[Stored items]
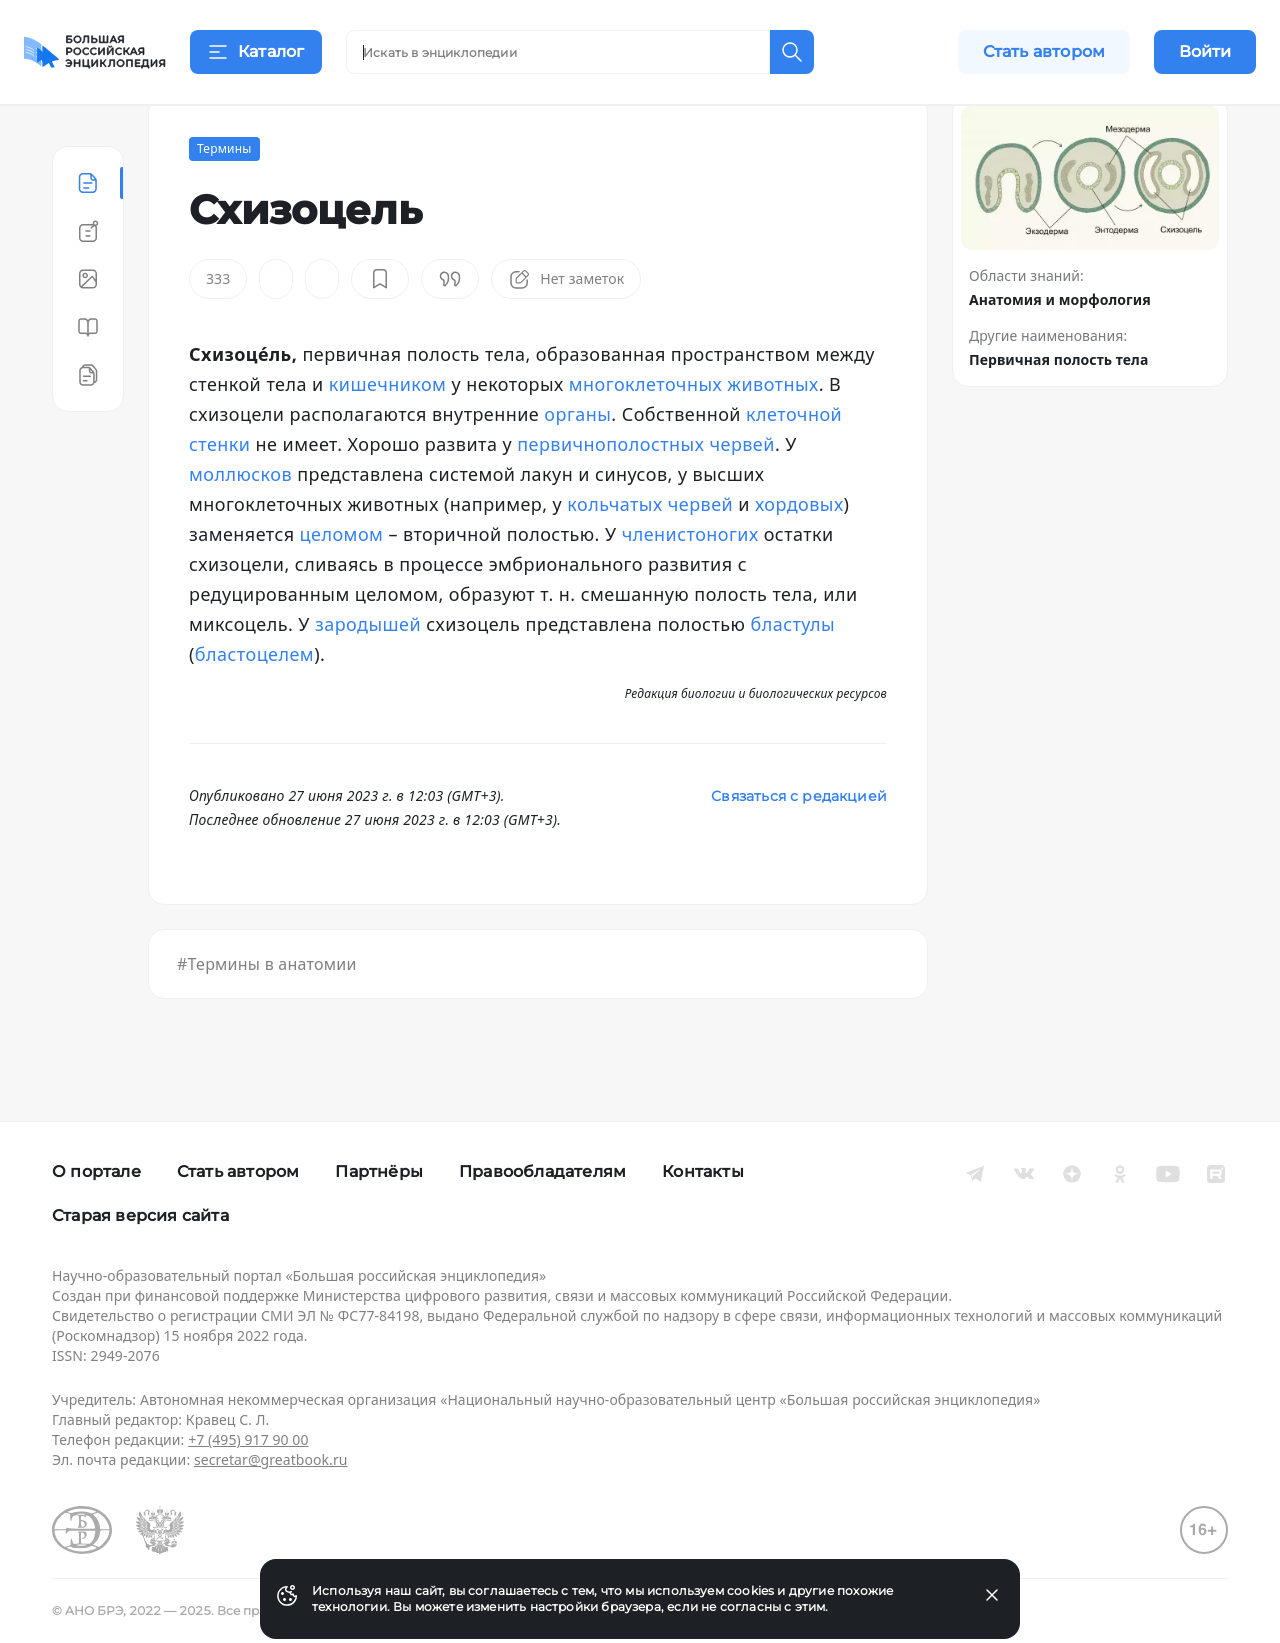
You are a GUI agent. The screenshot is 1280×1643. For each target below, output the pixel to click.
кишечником (388, 434)
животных (772, 434)
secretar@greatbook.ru (271, 1459)
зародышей (368, 674)
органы (577, 464)
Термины (224, 198)
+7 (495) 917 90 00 (248, 1439)
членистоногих (690, 584)
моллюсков (240, 524)
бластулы (792, 674)
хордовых (799, 554)
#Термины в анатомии (267, 1014)
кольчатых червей (650, 554)
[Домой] (95, 52)
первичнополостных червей (646, 494)
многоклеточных (645, 434)
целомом (342, 584)
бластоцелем (254, 704)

## WORK REQUIRED:
Please report every line in the entries above that holds the string "червей".

## RESPONSE TO THIS EXERCISE:
кольчатых червей (650, 554)
первичнополостных червей (646, 494)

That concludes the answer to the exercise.